Chatterbox TTS on vLLM

This is a port of https://github.com/resemble-ai/chatterbox to vLLM. Why?

Improved performance and more efficient use of GPU memory.
- Early benchmarks show ~4x speedup in generation toks/s without batching, and over 10x with batching. This is a significant improvement over the original Chatterbox implementation, which was bottlenecked by unnecessary CPU-GPU sync/transfers within the HF transformers implementation.
- More rigorous benchmarking is WIP, but will likely come after batching is fully fleshed out.
Easier integration with state-of-the-art inference infrastructure.
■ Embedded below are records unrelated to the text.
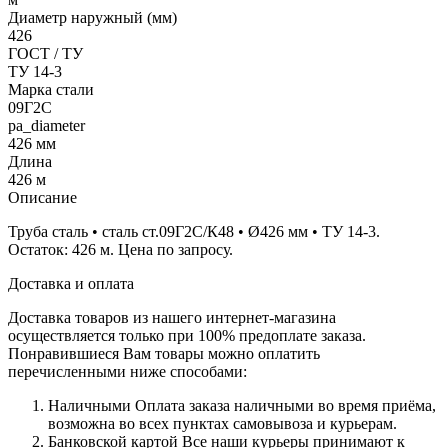
Диаметр наружный (мм)
426
ГОСТ / ТУ
ТУ 14-3
Марка стали
09Г2С
pa_diameter
426 мм
Длина
426 м
Описание
Труба сталь • сталь ст.09Г2С/К48 • Ø426 мм • ТУ 14-3.
Остаток: 426 м. Цена по запросу.
Доставка и оплата
Доставка товаров из нашего интернет-магазина
осуществляется только при 100% предоплате заказа.
Понравившиеся Вам товары можно оплатить
перечисленными ниже способами:
Наличными
Оплата заказа наличными во время приёма,
возможна во всех пунктах самовывоза и курьерам.
Банковской картой
Все наши курьеры принимают к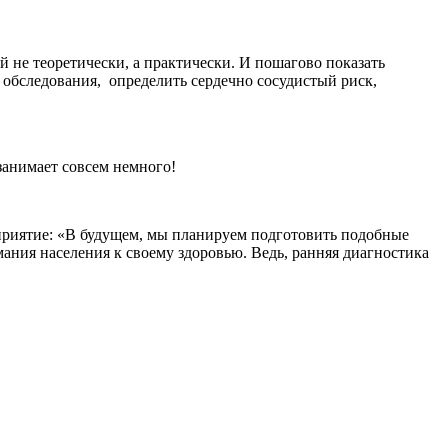
не теоретически, а практически. И пошагово показать
 обследования, определить сердечно сосудистый риск,
занимает совсем немного!
оприятие: «В будущем, мы планируем подготовить подобные
ания населения к своему здоровью. Ведь, ранняя диагностика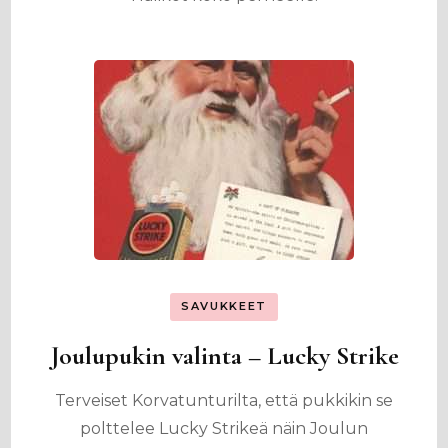
SAVUKKEET
Joulupukin valinta – Lucky Strike
Terveiset Korvatunturilta, että pukkikin se
polttelee Lucky Strikeä näin Joulun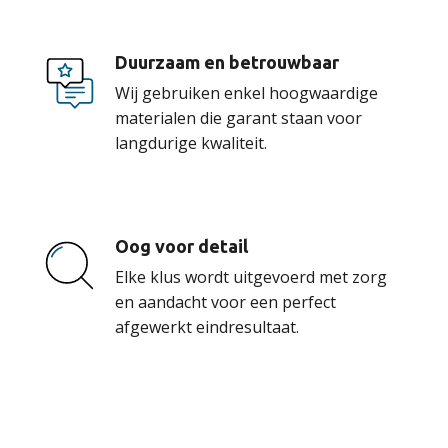
Duurzaam en betrouwbaar
Wij gebruiken enkel hoogwaardige
materialen die garant staan voor
langdurige kwaliteit.
Oog voor detail
Elke klus wordt uitgevoerd met zorg
en aandacht voor een perfect
afgewerkt eindresultaat.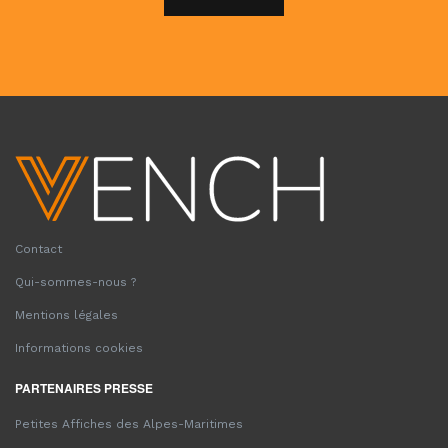
Contact
Qui-sommes-nous ?
Mentions légales
Informations cookies
PARTENAIRES PRESSE
Petites Affiches des Alpes-Maritimes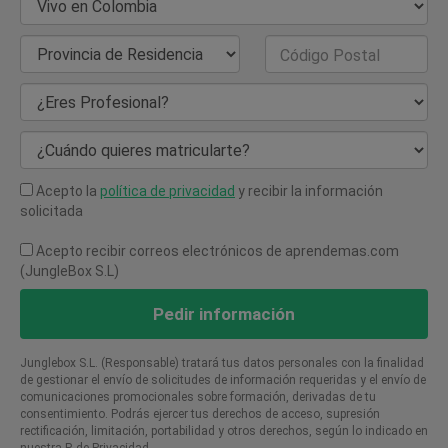
País de Residencia
Provincia de Residencia
Código Postal
¿Eres Profesional?
¿Cuándo quieres matricularte?
Acepto la
política de privacidad
y recibir la información
solicitada
Acepto recibir correos electrónicos de aprendemas.com
(JungleBox S.L)
Pedir información
Junglebox S.L. (Responsable) tratará tus datos personales con la finalidad
de gestionar el envío de solicitudes de información requeridas y el envío de
comunicaciones promocionales sobre formación, derivadas de tu
consentimiento. Podrás ejercer tus derechos de acceso, supresión
rectificación, limitación, portabilidad y otros derechos, según lo indicado en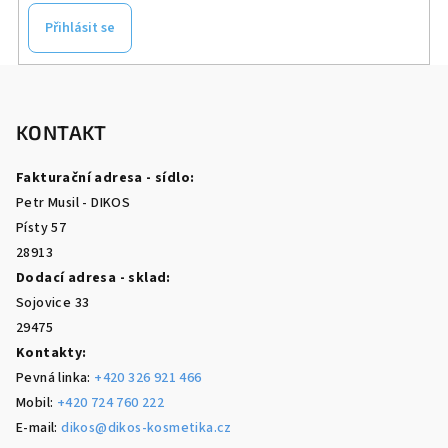
Přihlásit se
Z
á
p
KONTAKT
a
Fakturační adresa - sídlo:
t
Petr Musil - DIKOS
í
Písty 57
28913
Dodací adresa - sklad:
Sojovice 33
29475
Kontakty:
Pevná linka:
+420 326 921 466
Mobil:
+420 724 760 222
E-mail:
dikos@dikos-kosmetika.cz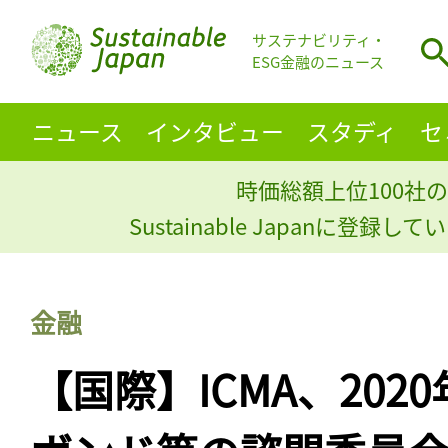
サステナビリティ・
ESG金融のニュース
ニュース
インタビュー
スタディ
セ
時価総額上位100社の
Sustainable Japanに登録
金融
【国際】ICMA、202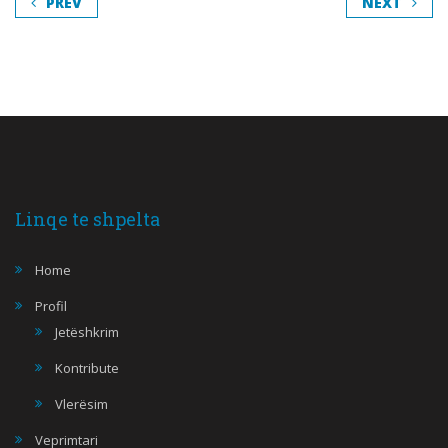
PREV
NEXT
Linqe te shpelta
Home
Profil
Jetëshkrim
Kontribute
Vlerësim
Veprimtari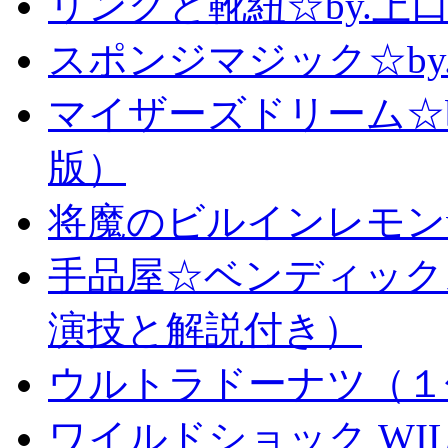
リングと靴紐☆by.上
スポンジマジック☆b
マイザーズドリーム☆
版）
将魔のビルインレモン
手品屋☆ベンディック
演技と解説付き）
ウルトラドーナツ（１
ワイルドショック WILD 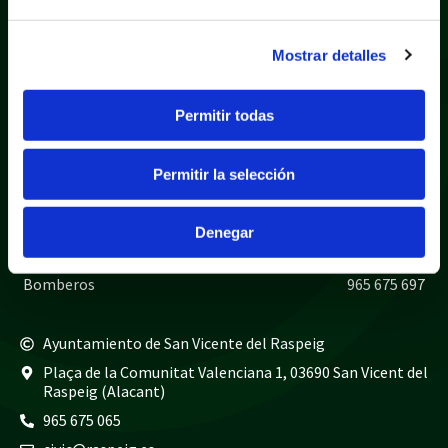
Mostrar detalles
Permitir todas
Política de privacidad
Aviso legal
Política de cookies
Mapa web
Permitir la selección
Teléfonos de interés
Policía local
965 675 040
Denegar
Guardia civil
965 675 814
Bomberos
965 675 697
Ayuntamiento de San Vicente del Raspeig
Plaça de la Comunitat Valenciana 1, 03690 San Vicent del
Raspeig (Alacant)
965 675 065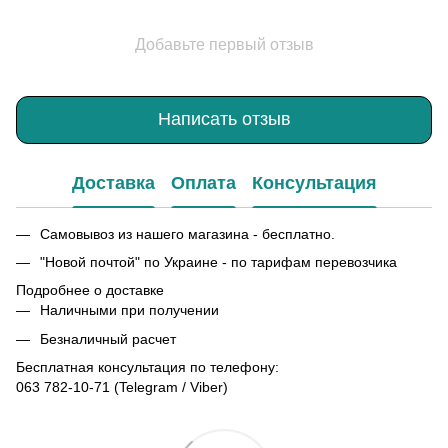
Добавьте первый отзыв
Написать отзыв
Доставка
Оплата
Консультация
Самовывоз из нашего магазина - бесплатно.
"Новой почтой" по Украине - по тарифам перевозчика
Подробнее о доставке
Наличными при получении
Безналичный расчет
Бесплатная консультация по телефону:
063 782-10-71
(Telegram / Viber)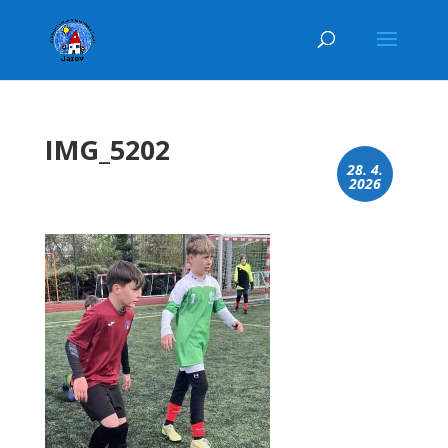
IMG_5202
28. 4.
2026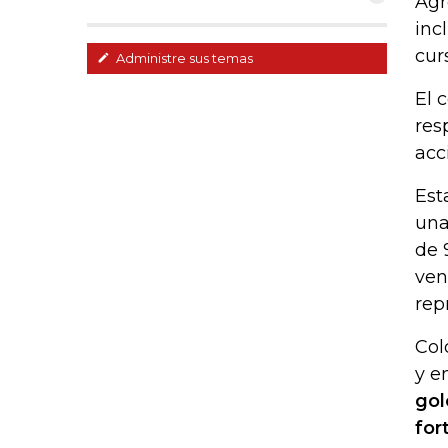
Agr
inc
cur
Administre sus temas
El 
res
acc
Est
una
de 
ven
rep
Col
y e
gol
for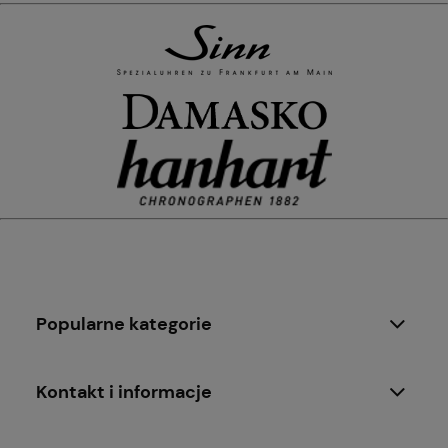
Popularne kategorie
Kontakt i informacje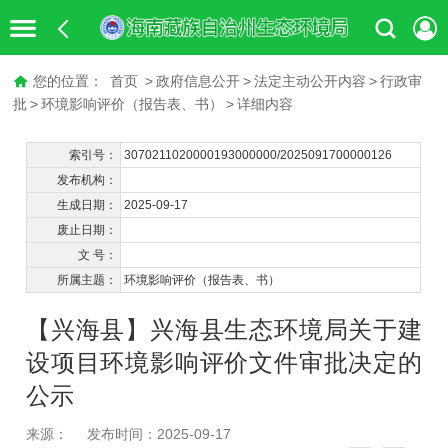
您的位置：
首页
>
政府信息公开
>
法定主动公开内容
>
行政审
批
>
环境影响评价（报告表、书）
>
详细内容
索引号：
3070211020000193000000/2025091700000126
发布机构：
生成日期：
2025-09-17
废止日期：
文 号：
所属主题：
环境影响评价（报告表、书）
【兴海县】兴海县生态环境局关于建
设项目环境影响评价文件审批决定的
公示
来源：
发布时间：2025-09-17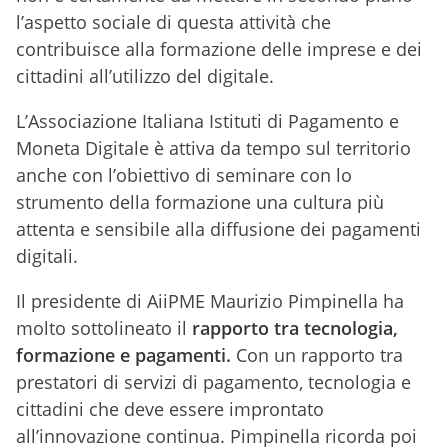
l’aspetto sociale di questa attività che
contribuisce alla formazione delle imprese e dei
cittadini all’utilizzo del digitale.
L’Associazione Italiana Istituti di Pagamento e
Moneta Digitale è attiva da tempo sul territorio
anche con l’obiettivo di seminare con lo
strumento della formazione una cultura più
attenta e sensibile alla diffusione dei pagamenti
digitali.
Il presidente di AiiPME Maurizio Pimpinella ha
molto sottolineato il
rapporto tra tecnologia,
formazione e pagamenti.
Con un rapporto tra
prestatori di servizi di pagamento, tecnologia e
cittadini che deve essere improntato
all’innovazione continua. Pimpinella ricorda poi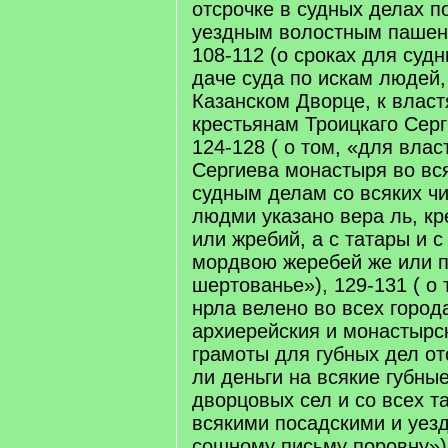
отсрочке в судных делах 
уездным волостным пашен
108-112 (о сроках для судн
даче суда по искам людей
Казанском Дворце, к власт
крестьянам Троицкаго Сер
124-128 ( о том, «для влас
Сергиева монастыря во вся
судным делам со всяких ч
людми указано вера ль, кр
или жребий, а с татары и с
мордвою жеребей же или п
шертованье»), 129-131 ( о 
нрла велено во всех город
архиерейския и монастырс
грамоты для губных дел от
ли деньги на всякие губны
дворцовых сел и со всех т
всякими посадскими и уез
сошному письму поровну»)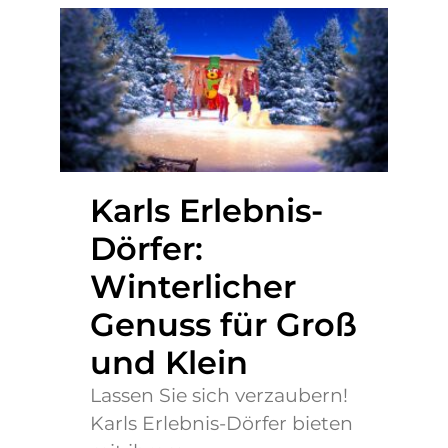
Karls Erlebnis-
Dörfer:
Winterlicher
Genuss für Groß
und Klein
Lassen Sie sich verzaubern!
Karls Erlebnis-Dörfer bieten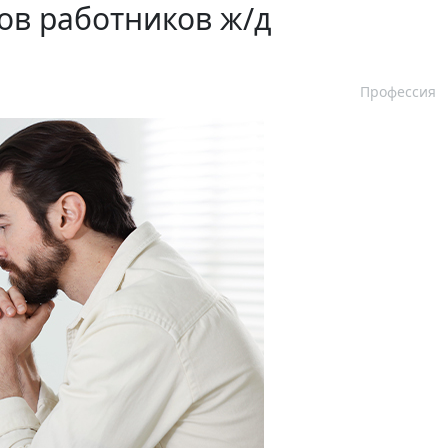
ов работников ж/д
Профессия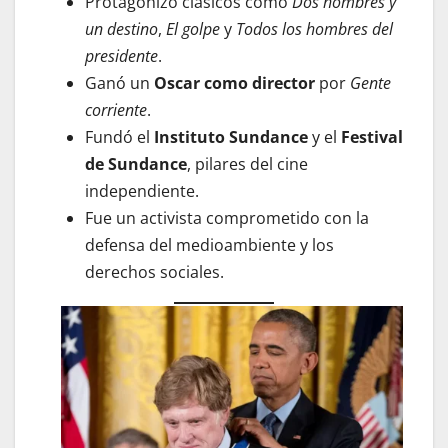
Protagonizó clásicos como
Dos hombres y
un destino
,
El golpe
y
Todos los hombres del
presidente
.
Ganó un
Oscar como director
por
Gente
corriente
.
Fundó el
Instituto Sundance
y el
Festival
de Sundance
, pilares del cine
independiente.
Fue un activista comprometido con la
defensa del medioambiente y los
derechos sociales.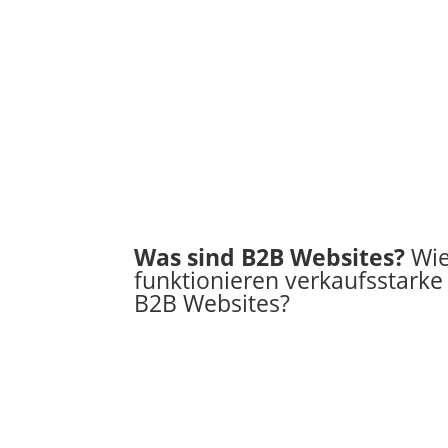
Was sind B2B Websites?
Wi
funktionieren verkaufsstarke
B2B Websites?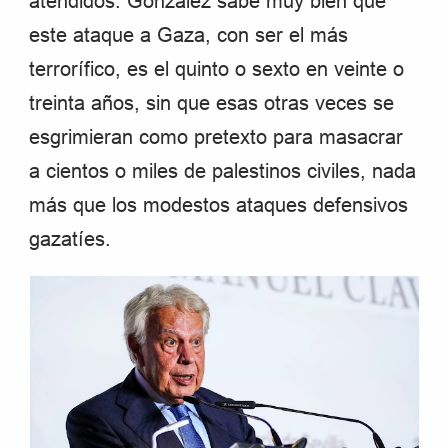
atendidos. González sabe muy bien que
este ataque a Gaza, con ser el más
terrorífico, es el quinto o sexto en veinte o
treinta años, sin que esas otras veces se
esgrimieran como pretexto para masacrar
a cientos o miles de palestinos civiles, nada
más que los modestos ataques defensivos
gazatíes.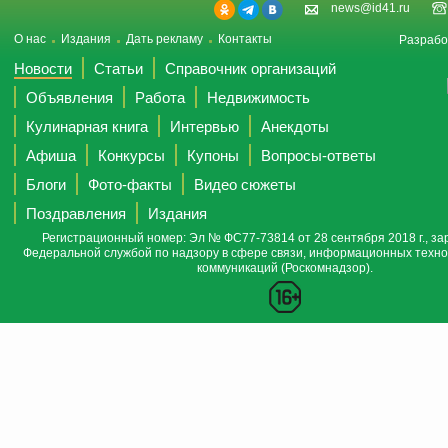
news@id41.ru
О нас
Издания
Дать рекламу
Контакты
Разрабо
Новости
Статьи
Справочник организаций
Объявления
Работа
Недвижимость
Кулинарная книга
Интервью
Анекдоты
Афиша
Конкурсы
Купоны
Вопросы-ответы
Блоги
Фото-факты
Видео сюжеты
Поздравления
Издания
Регистрационный номер: Эл № ФС77-73814 от 28 сентября 2018 г., за
Федеральной службой по надзору в сфере связи, информационных техно
коммуникаций (Роскомнадзор).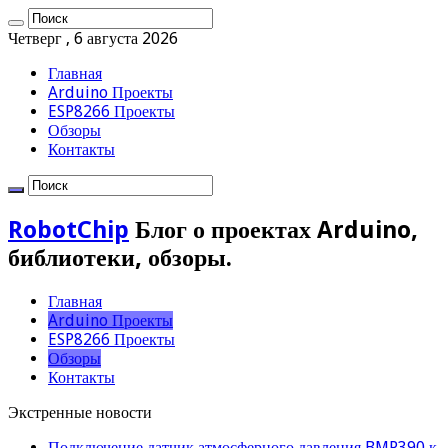
Четверг , 6 августа 2026
Главная
Arduino Проекты
ESP8266 Проекты
Обзоры
Контакты
RobotChip
Блог о проектах Arduino,
библиотеки, обзоры.
Главная
Arduino Проекты
ESP8266 Проекты
Обзоры
Контакты
Экстренные новости
Подключение датчик атмосферного давления BMP390 к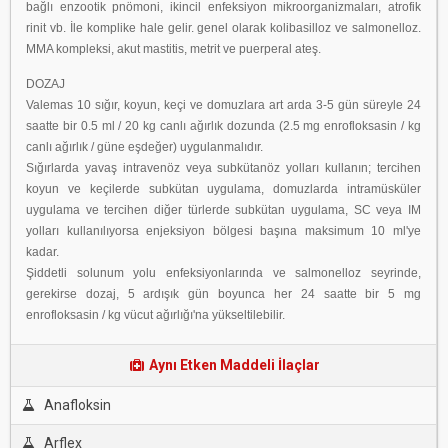
bağlı enzootik pnömoni, ikincil enfeksiyon mikroorganizmaları, atrofik
rinit vb. İle komplike hale gelir. genel olarak kolibasilloz ve salmonelloz.
MMA kompleksi, akut mastitis, metrit ve puerperal ateş.
DOZAJ
Valemas 10 sığır, koyun, keçi ve domuzlara art arda 3-5 gün süreyle 24
saatte bir 0.5 ml / 20 kg canlı ağırlık dozunda (2.5 mg enrofloksasin / kg
canlı ağırlık / güne eşdeğer) uygulanmalıdır.
Sığırlarda yavaş intravenöz veya subkütanöz yolları kullanın; tercihen
koyun ve keçilerde subkütan uygulama, domuzlarda intramüsküler
uygulama ve tercihen diğer türlerde subkütan uygulama, SC veya IM
yolları kullanılıyorsa enjeksiyon bölgesi başına maksimum 10 ml'ye
kadar.
Şiddetli solunum yolu enfeksiyonlarında ve salmonelloz seyrinde,
gerekirse dozaj, 5 ardışık gün boyunca her 24 saatte bir 5 mg
enrofloksasin / kg vücut ağırlığı'na yükseltilebilir.
Aynı Etken Maddeli İlaçlar
Anafloksin
Arflex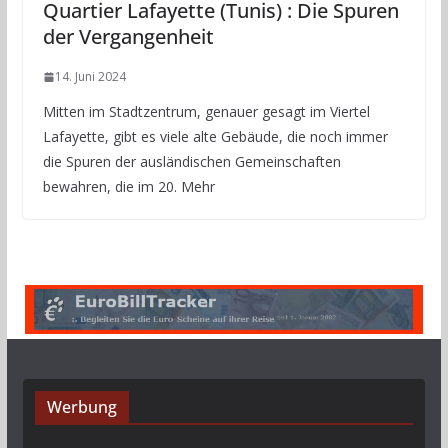
Quartier Lafayette (Tunis) : Die Spuren
der Vergangenheit
14. Juni 2024
Mitten im Stadtzentrum, genauer gesagt im Viertel
Lafayette, gibt es viele alte Gebäude, die noch immer
die Spuren der ausländischen Gemeinschaften
bewahren, die im 20. Mehr
Werbung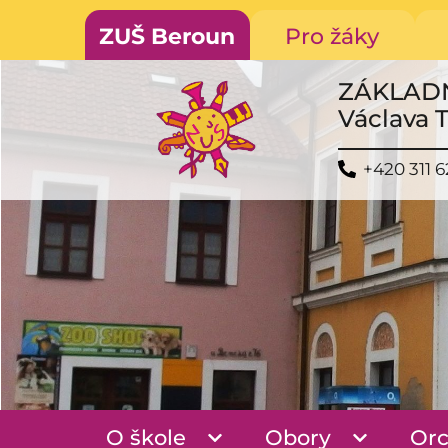
ZUŠ Beroun
Pro žáky
ZÁKLAD
Václava 
+420 311 6
O škole
Obory
Orc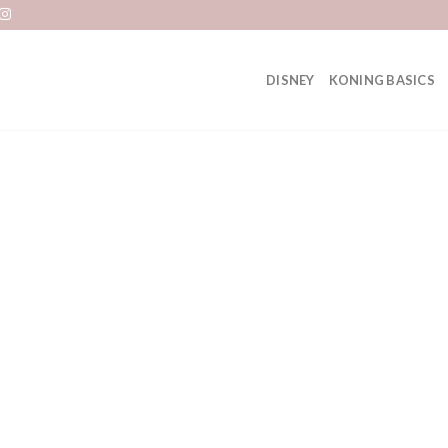
DISNEY
KONING BASICS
DISCLAIMER: THIS IS A PERSONAL PROJECT and is not affiliated with my employer or any other corporate entity in any way. The project is based solely on publicly-available information. All opinions are my own and do not necessarily represent the views of my employer.

Generation Samples

Project Status: Usable and with Benchmark-Topping Throughput

✅ Basic speech cloning with audio and text conditioning.
✅ Outputs match the quality of the original Chatterbox implementation.
✅ Context Free Guidance (CFG) is implemented.
- Due to a vLLM limitation, CFG can not be tuned on a per-request basis and can only be configured via the CHATTERBOX_CFG_SCALE environment variable.
✅ Exaggeration control is implemented.
✅ vLLM batching is implemented and produces a significant speedup.
ℹ️ Project uses vLLM internal APIs and extremely hacky workarounds to get things done.
- Refactoring to the idomatic vLLM way of doing things is WIP, but will require some changes to vLLM.
- Until then, this is a Rube Goldberg machine that will likely only work with vLLM 0.9.2.
- Follow vllm-project/vllm#21989 for updates.
ℹ️ Substantial refactoring is needed to further clean up unnecessary workarounds and code paths.
ℹ️ Server API is not implemented and will likely be out-of-scope for this project.
❌ Learned speech positional embeddings are not applied, pending support in vLLM. However, this doesn't seem to be causing a very noticeable degradation in quality.
❌ APIs are not yet stable and may change.
❌ Benchmarks and performance optimizations are not yet implemented.

Installation

uv venv
source .venv/bin/activate
uv sync

The package should automatically download the correct model weights from the Hugging Face Hub. You should then be able to run python example-tts.py to generate audio samples.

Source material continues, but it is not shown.